*EXERCISE BRIEF:* Lines with "CHAM" in the entries below: count them and reply with the number alone.

*GIVEN ENTRIES:*
_ _ _ _ _
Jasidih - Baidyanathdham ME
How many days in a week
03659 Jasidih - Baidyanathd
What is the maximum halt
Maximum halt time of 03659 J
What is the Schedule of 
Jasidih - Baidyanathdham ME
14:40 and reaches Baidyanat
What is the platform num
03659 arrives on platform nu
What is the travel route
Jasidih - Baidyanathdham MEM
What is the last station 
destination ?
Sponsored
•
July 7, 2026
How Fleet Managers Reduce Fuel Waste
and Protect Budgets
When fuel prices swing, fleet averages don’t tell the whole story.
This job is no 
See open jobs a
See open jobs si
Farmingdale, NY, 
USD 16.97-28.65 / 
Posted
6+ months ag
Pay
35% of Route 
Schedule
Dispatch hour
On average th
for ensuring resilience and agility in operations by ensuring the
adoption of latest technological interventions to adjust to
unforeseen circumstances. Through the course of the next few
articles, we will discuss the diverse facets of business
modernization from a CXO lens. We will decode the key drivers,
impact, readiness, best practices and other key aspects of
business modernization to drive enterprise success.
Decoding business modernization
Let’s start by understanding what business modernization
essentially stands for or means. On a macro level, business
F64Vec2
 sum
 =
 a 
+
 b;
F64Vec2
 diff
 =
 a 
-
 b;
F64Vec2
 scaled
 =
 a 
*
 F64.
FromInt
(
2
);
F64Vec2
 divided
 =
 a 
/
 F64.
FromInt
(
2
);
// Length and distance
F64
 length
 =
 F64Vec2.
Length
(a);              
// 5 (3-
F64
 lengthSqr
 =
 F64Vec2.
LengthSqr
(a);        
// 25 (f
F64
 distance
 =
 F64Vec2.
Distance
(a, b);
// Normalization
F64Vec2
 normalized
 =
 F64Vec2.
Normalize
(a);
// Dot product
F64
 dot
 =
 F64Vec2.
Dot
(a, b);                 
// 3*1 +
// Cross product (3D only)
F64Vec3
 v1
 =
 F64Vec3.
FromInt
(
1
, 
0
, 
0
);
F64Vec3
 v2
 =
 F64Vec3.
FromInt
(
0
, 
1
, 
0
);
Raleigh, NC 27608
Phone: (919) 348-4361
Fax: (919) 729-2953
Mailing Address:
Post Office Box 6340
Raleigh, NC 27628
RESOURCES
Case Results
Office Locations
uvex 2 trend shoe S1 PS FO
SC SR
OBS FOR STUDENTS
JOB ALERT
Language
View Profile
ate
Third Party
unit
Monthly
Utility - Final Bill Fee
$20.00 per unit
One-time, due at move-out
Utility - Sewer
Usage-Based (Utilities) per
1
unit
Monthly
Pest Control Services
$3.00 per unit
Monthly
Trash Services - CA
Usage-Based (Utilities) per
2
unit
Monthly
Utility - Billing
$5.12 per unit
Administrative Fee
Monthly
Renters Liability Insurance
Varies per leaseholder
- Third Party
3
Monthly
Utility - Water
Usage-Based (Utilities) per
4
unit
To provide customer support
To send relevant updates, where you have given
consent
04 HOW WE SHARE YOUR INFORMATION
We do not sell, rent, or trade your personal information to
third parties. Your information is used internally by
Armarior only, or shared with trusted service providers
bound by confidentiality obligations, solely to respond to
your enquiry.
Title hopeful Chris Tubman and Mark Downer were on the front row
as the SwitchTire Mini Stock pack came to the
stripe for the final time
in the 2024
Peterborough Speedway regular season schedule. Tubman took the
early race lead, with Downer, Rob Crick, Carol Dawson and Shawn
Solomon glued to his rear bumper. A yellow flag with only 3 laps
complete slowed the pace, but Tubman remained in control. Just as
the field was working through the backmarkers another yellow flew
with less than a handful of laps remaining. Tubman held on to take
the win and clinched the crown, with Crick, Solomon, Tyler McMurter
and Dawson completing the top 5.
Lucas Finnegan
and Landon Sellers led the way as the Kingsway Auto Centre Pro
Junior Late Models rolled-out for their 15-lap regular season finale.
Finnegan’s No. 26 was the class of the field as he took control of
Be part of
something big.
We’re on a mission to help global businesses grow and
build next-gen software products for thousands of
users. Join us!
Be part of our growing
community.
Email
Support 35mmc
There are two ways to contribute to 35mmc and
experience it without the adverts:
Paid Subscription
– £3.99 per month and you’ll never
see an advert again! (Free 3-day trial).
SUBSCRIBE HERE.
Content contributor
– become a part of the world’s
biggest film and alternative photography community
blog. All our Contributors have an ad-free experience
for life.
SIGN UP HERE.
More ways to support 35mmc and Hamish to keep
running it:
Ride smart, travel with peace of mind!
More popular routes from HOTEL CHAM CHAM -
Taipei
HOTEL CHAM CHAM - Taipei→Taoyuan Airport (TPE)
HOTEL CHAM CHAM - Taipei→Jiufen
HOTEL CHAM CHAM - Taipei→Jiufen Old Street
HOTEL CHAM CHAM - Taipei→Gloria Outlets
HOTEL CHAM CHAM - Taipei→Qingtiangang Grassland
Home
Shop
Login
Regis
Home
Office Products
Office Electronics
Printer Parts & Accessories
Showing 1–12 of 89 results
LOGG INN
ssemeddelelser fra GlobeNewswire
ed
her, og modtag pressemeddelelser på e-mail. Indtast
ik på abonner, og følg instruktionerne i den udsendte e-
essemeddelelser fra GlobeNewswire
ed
_ _ _ _ _
*EXERCISE OUTPUT:* 6